Dopo la buona mezz’ora dei Pretty Girls Make Graves, retaggio Smiths, eccoli, i due cantanti. I capelli biondi, le frange, quel modo di vestire che non si differenziava poi così tanto, alla fine, dai gruppi che schifavo. Quella era un’orchestra. Le prime cinque canzoni del nuovo album erano imponenti, le conoscevamo tutti, ci abbiamo dato dentro, eravamo esagitati. Il polverone non si alzò e tornò il caldo estivo non appena presero la prima pausa. Solo così “…Burn, Piano Island, Burn” divenne davvero un album importante.
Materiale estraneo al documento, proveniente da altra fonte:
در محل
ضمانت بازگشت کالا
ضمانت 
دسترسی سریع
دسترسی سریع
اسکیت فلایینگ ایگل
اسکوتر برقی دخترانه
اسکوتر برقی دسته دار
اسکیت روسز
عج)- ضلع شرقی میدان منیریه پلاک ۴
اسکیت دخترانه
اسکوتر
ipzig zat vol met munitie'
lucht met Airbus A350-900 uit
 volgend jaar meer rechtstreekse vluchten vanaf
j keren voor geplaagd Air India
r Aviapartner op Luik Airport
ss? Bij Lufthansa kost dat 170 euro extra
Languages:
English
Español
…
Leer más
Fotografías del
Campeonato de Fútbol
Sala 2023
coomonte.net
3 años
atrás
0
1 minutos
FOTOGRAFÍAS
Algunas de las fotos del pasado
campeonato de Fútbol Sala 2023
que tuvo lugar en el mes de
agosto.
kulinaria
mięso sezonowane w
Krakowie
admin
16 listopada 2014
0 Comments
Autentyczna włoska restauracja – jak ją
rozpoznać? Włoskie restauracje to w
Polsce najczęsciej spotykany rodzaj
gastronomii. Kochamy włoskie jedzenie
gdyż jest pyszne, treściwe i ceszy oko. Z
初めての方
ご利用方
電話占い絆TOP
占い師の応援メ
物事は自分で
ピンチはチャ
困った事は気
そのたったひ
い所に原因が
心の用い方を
Ancora oggi digrigno spesso, tra i denti, le parole di Every Breath Is A Bomb. Perché tra tutti gli album ascoltati in quegli anni, “…Burn Piano Island, Burn è certamente quello che ha definito più nettamente cosa significasse il termine “alternativo”. In Italia e in Europa, sicuramente, io e i miei coetanei ascoltavamo roba più chiassosa e diretta, rispetto a quella, ma ce ne siamo fatti una ragione: piacevano da impazzire. Fu un disco capace di prendere le distanze persino dai primi lavori dei Blood Brothers stessi, a suon di singoli e volti imbronciati, di tastiere e frenesie made in Seattle, prendendo finalmente una netta posizione di distacco verso grunge e psichedelia.

Nel presente, quando vado a casa dei miei e loro non ci sono, perché, come vent’anni fa, vanno in vacanza e mi chiedono di dare un’occhiata alle piante e alla posta, rimetto sempre lo zerbino al suo posto, srotolandolo davanti alla porta blindata. La apro, sento il fresco tipico di una casa rimasta chiusa mentre fuori impazza il calore estivo, ed è come se tutta la tristezza che non sono riuscito a accumulare nelle estati di vent’anni fa si facesse sentire tutta, di colpo. Tra quei cardini e quel pianerottolo.